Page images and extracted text
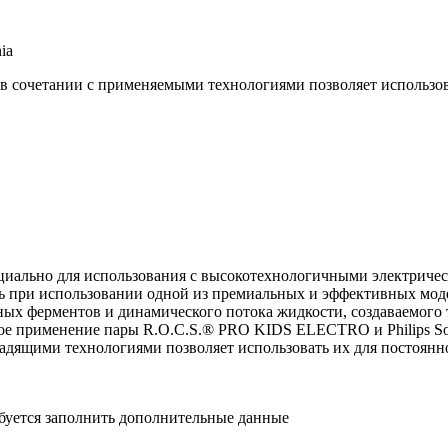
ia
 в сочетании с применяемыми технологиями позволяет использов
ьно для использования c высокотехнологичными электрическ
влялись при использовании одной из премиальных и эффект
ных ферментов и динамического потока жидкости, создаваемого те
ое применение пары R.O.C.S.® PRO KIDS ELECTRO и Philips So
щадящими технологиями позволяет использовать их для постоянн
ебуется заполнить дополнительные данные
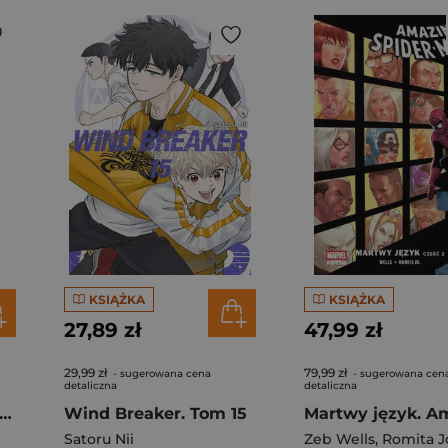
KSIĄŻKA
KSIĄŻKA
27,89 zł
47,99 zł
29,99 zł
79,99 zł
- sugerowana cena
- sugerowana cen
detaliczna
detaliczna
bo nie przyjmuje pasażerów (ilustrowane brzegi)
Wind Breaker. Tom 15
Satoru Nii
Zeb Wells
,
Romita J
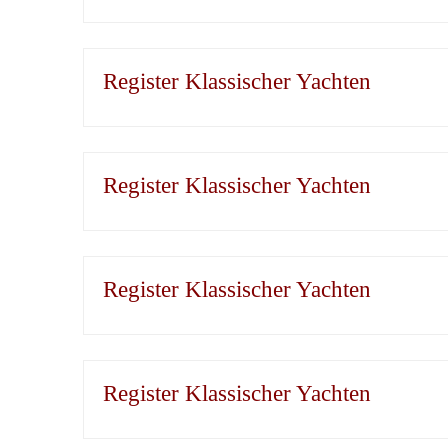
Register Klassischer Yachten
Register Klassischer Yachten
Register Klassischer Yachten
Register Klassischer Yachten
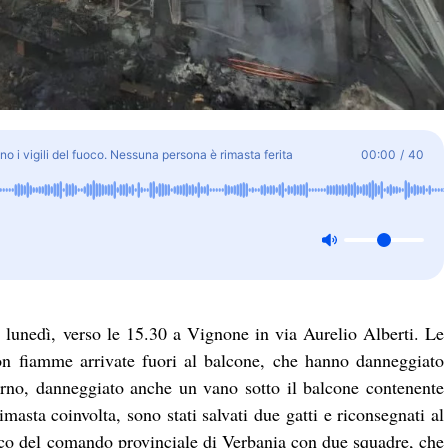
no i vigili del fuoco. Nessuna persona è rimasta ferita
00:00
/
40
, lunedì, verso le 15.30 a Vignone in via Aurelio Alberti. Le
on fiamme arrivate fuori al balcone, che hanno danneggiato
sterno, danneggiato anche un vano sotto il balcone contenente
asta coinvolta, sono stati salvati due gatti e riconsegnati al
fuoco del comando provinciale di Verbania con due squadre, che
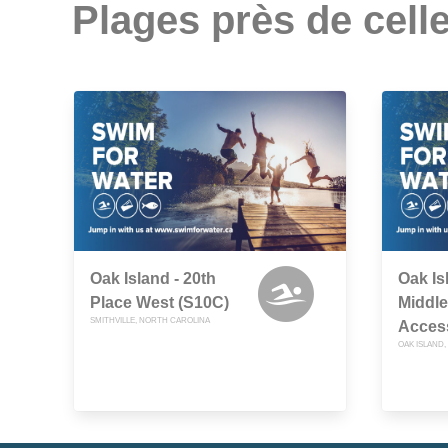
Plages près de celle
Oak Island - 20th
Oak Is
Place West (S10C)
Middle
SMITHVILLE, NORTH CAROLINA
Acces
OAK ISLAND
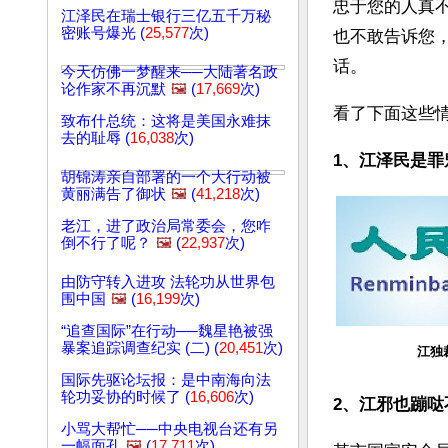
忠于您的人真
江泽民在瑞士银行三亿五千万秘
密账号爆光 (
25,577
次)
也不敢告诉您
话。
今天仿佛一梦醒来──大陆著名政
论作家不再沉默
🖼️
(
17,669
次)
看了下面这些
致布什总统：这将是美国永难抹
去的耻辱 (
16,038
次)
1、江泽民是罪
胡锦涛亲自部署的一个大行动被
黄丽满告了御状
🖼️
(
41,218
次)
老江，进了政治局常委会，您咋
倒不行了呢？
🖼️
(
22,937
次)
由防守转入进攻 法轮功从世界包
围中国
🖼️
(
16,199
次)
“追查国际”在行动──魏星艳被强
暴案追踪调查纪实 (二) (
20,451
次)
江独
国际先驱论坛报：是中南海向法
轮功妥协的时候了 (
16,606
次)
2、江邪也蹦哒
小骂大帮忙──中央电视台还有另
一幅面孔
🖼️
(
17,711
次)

Task item: Among the entries, count the lines that hold "balcone". Reply with the count only.

Task answer: 2